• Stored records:
================

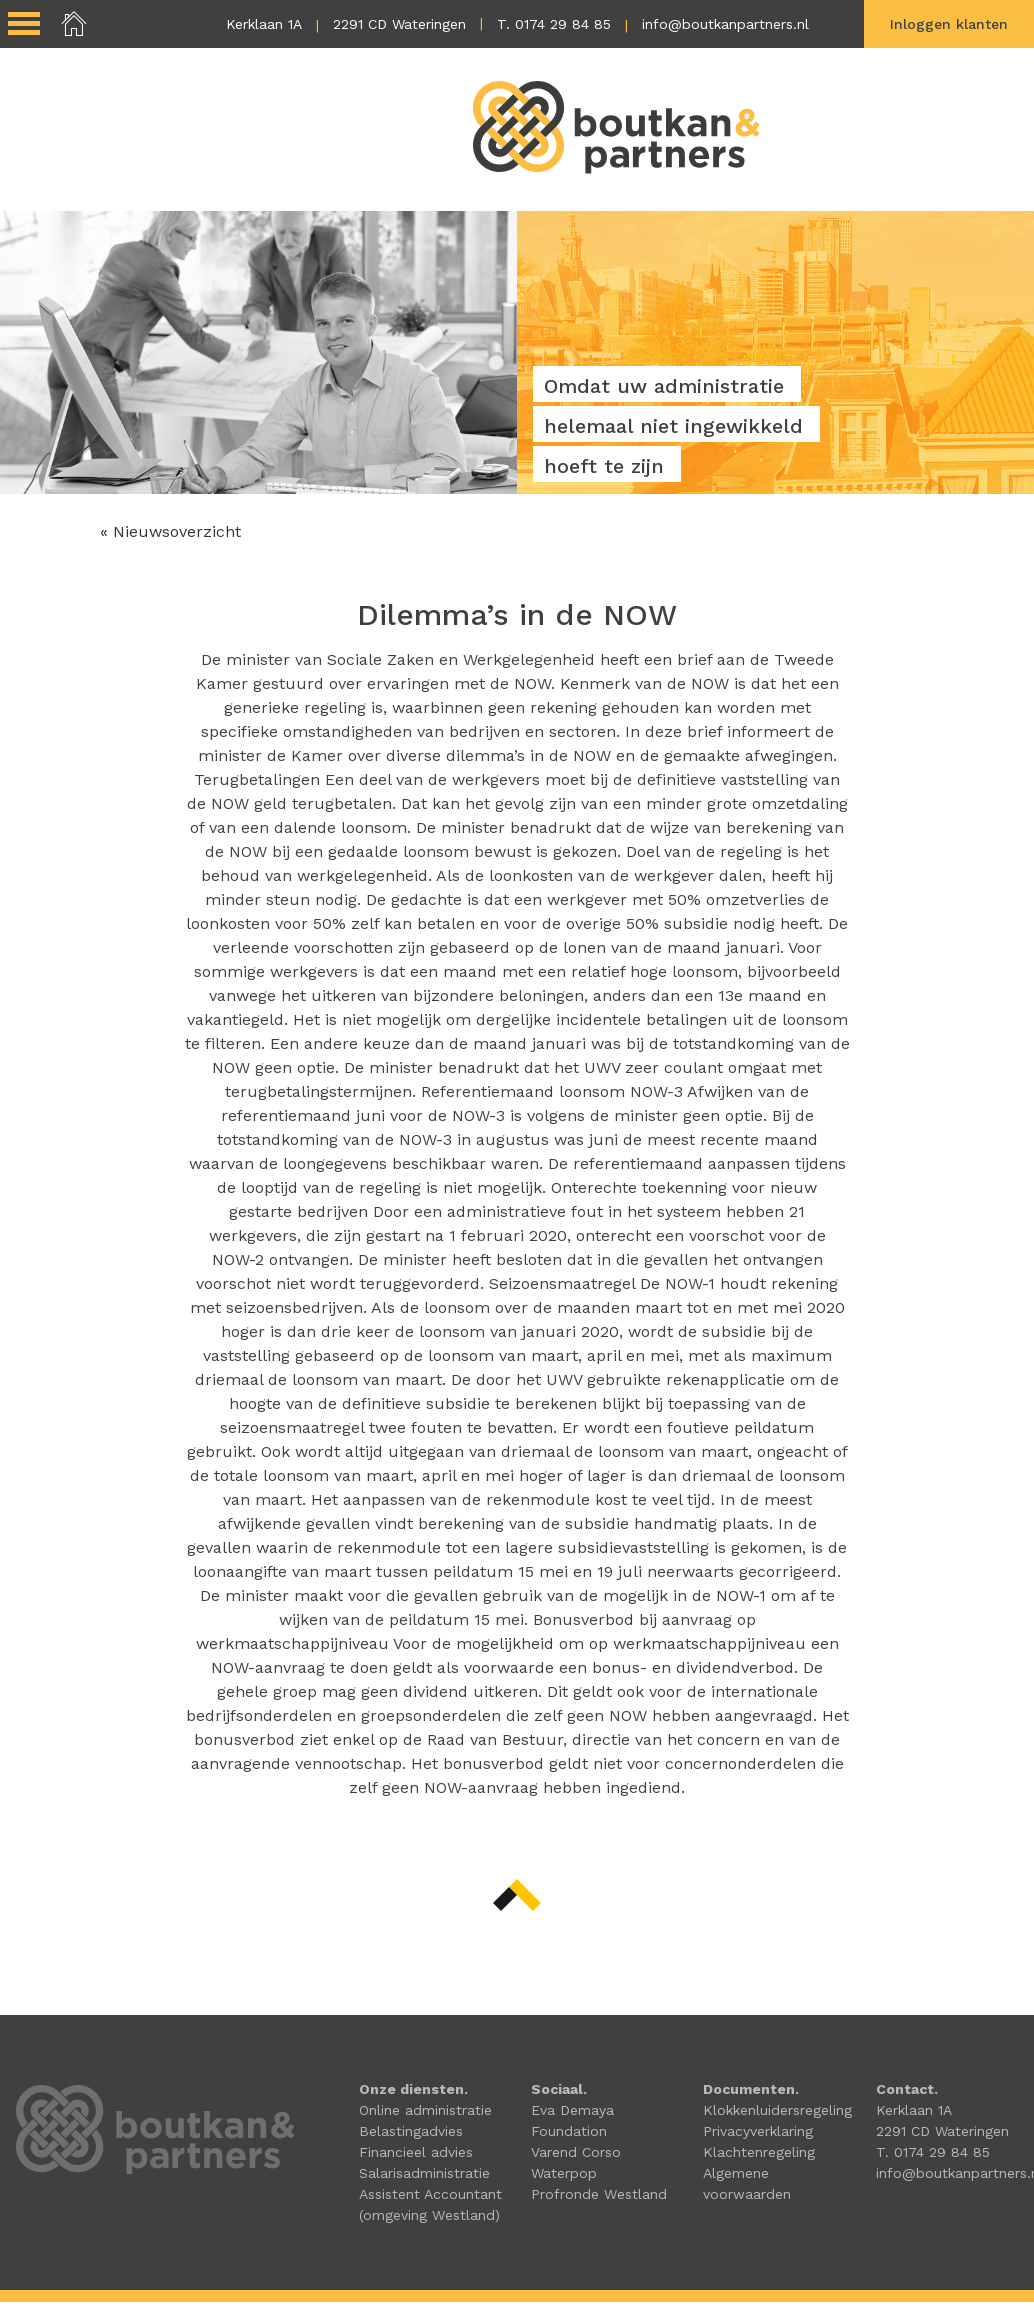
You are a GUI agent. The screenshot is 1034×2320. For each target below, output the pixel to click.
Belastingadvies (411, 2131)
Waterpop (564, 2173)
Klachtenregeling (759, 2152)
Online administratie (425, 2110)
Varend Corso (576, 2152)
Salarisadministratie (424, 2173)
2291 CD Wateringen (399, 24)
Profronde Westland (599, 2194)
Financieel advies (416, 2152)
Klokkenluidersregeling (777, 2110)
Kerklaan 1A (264, 24)
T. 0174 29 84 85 (554, 24)
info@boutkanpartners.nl (725, 24)
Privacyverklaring (758, 2131)
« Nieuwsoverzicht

================

From the line with "Waterpop (564, 2173)" to the final line of the data above, please reproduce every line exactly and add nothing.

Waterpop (564, 2173)
Klachtenregeling (759, 2152)
Online administratie (425, 2110)
Varend Corso (576, 2152)
Salarisadministratie (424, 2173)
2291 CD Wateringen (399, 24)
Profronde Westland (599, 2194)
Financieel advies (416, 2152)
Klokkenluidersregeling (777, 2110)
Kerklaan 1A (264, 24)
T. 0174 29 84 85 (554, 24)
info@boutkanpartners.nl (725, 24)
Privacyverklaring (758, 2131)
« Nieuwsoverzicht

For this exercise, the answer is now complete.